Filter out every line below that lacks "linearize", and copy the rest.

Saved data entries
# # # # # # #
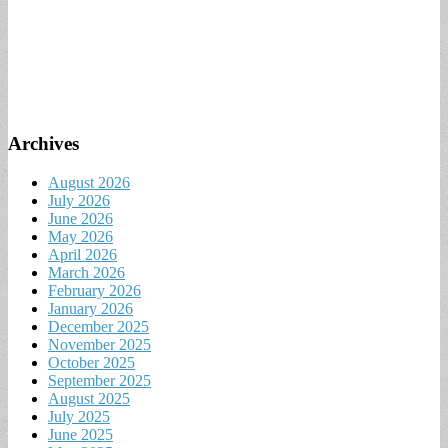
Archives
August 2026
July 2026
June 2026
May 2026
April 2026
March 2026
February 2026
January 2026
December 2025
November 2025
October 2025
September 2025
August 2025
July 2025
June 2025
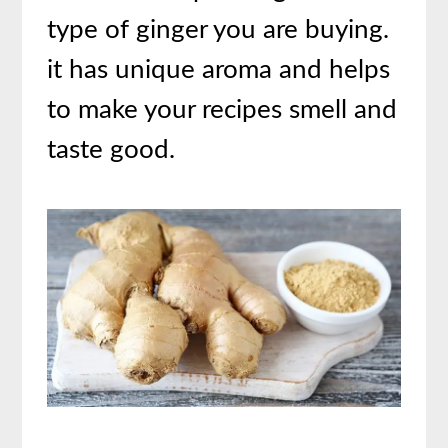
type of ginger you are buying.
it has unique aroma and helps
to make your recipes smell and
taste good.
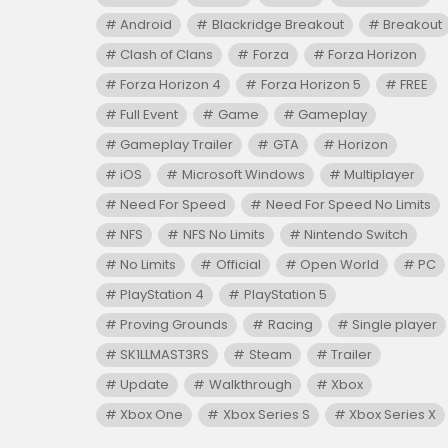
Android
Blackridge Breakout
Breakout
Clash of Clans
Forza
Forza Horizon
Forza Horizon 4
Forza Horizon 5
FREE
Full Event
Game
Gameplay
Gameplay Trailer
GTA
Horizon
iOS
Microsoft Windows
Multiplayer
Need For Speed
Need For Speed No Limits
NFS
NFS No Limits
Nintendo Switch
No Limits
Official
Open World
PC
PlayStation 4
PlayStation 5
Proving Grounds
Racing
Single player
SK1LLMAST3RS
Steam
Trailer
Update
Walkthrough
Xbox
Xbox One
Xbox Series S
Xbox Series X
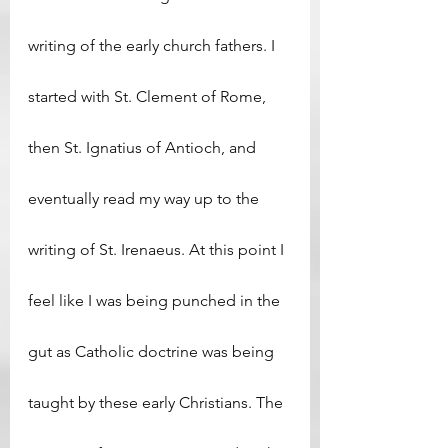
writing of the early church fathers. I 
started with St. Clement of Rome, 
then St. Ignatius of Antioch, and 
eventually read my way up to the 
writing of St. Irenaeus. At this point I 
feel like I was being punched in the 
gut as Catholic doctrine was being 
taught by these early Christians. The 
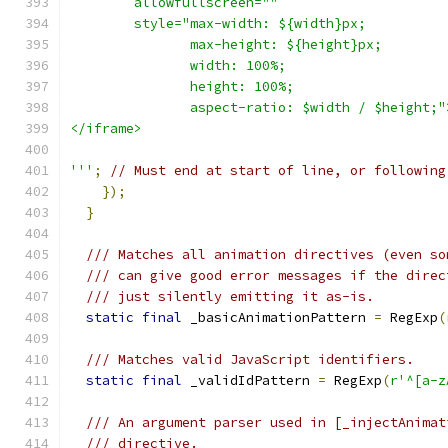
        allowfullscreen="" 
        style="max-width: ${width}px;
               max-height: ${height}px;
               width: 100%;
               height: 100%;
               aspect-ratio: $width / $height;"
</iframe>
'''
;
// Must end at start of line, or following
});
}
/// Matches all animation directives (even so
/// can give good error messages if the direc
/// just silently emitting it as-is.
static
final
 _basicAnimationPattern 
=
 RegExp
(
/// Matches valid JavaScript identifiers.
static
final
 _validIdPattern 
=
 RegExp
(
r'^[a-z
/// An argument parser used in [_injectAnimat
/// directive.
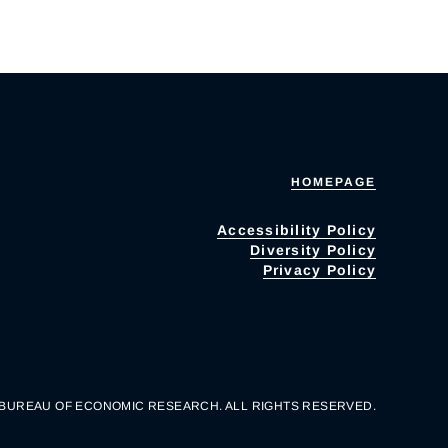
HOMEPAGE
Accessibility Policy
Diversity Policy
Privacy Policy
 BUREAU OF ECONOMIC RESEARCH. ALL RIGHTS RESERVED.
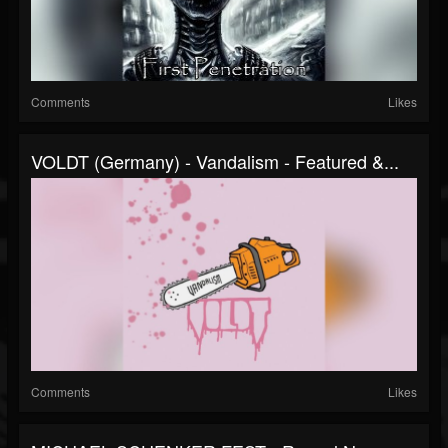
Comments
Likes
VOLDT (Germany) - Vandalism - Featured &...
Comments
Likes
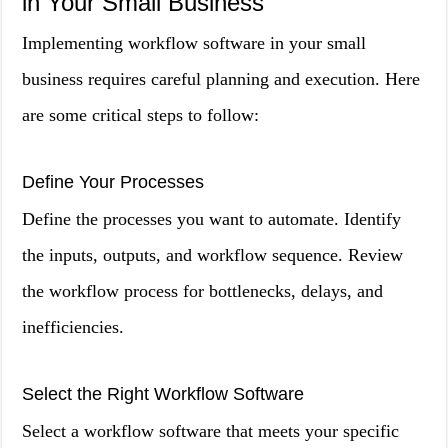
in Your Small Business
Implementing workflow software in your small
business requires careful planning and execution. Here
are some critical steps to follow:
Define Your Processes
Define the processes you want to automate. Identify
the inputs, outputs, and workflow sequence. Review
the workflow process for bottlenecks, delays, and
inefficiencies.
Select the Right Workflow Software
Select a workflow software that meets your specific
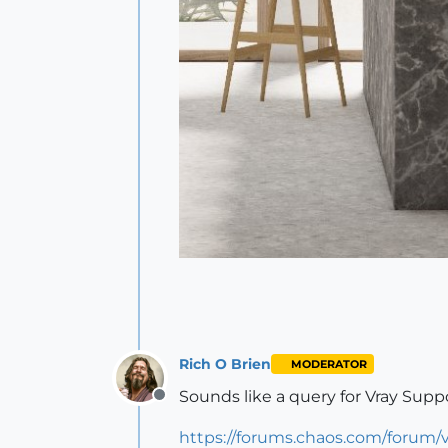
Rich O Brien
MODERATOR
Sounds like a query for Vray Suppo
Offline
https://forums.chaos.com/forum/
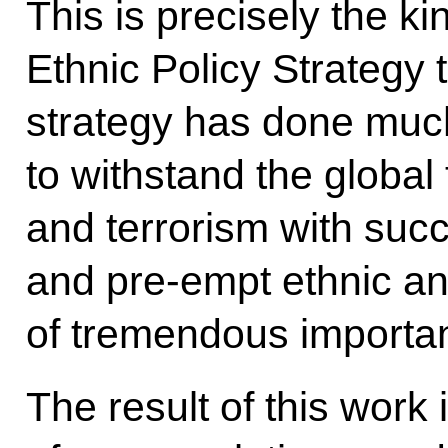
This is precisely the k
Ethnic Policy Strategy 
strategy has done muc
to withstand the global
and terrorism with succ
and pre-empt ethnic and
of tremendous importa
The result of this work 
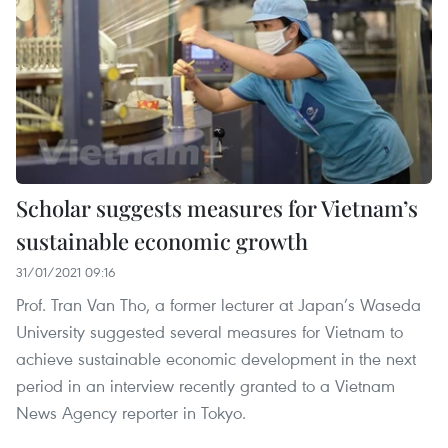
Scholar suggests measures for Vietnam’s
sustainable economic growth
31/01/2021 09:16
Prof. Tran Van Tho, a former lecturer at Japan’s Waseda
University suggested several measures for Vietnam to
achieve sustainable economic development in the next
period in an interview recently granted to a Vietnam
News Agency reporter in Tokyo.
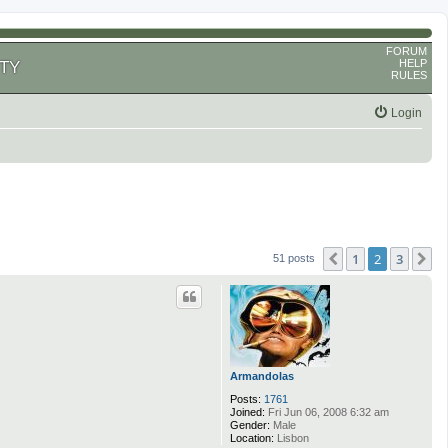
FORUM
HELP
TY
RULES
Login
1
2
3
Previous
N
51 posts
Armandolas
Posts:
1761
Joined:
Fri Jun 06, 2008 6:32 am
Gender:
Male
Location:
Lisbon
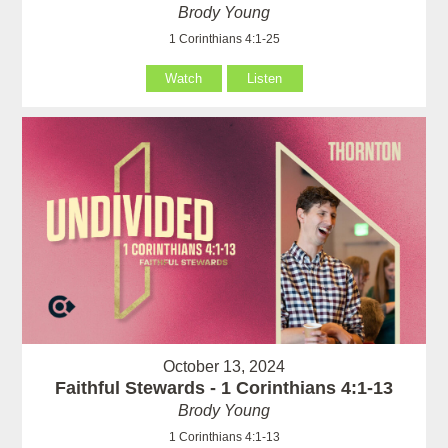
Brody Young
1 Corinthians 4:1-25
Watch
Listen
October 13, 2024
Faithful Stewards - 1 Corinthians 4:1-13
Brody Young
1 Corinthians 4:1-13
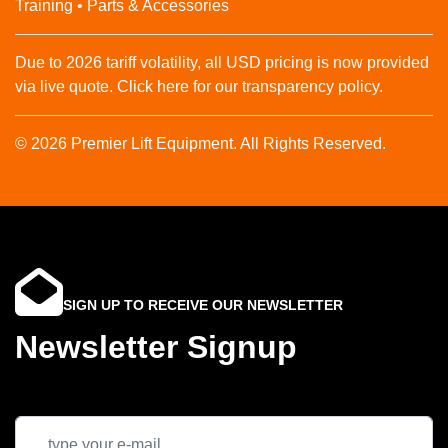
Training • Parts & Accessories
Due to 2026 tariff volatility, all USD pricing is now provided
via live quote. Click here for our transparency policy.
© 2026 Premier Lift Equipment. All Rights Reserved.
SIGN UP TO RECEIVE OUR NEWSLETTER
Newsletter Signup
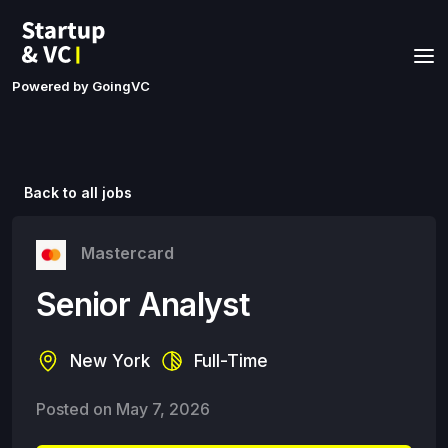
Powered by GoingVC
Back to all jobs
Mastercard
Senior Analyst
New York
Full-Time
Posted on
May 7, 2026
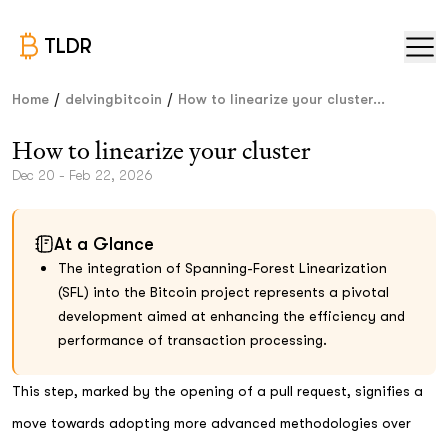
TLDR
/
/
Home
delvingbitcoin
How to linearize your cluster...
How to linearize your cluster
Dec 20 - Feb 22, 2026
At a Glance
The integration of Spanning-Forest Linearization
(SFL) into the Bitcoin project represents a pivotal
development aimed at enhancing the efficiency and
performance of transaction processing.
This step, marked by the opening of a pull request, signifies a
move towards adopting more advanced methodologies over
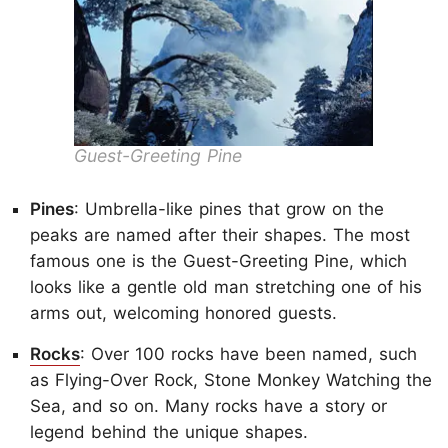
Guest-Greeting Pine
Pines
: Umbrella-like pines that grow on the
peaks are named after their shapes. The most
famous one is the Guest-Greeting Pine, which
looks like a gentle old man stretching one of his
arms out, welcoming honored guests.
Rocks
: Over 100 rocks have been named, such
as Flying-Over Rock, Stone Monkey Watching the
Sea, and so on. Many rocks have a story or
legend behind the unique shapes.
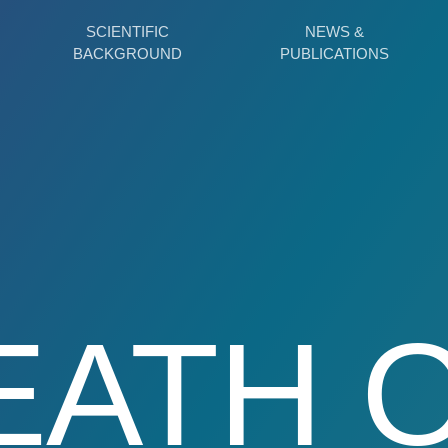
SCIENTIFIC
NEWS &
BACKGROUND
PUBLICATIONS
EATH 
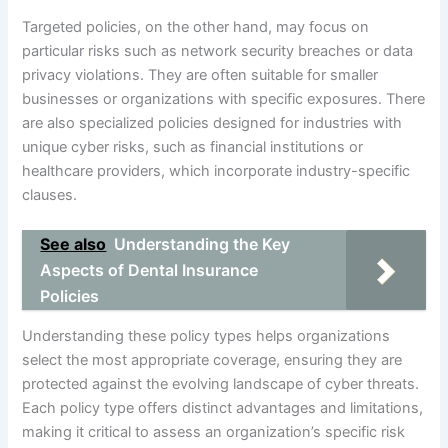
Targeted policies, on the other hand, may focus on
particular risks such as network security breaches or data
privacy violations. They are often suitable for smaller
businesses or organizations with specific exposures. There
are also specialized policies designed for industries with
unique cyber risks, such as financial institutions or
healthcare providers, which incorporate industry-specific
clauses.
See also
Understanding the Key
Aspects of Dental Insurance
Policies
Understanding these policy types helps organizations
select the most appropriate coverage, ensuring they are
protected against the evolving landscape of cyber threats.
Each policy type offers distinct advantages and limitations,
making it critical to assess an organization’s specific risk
# # # # # # #
--- Result ---
How to linearize your cluster...
How to linearize your cluster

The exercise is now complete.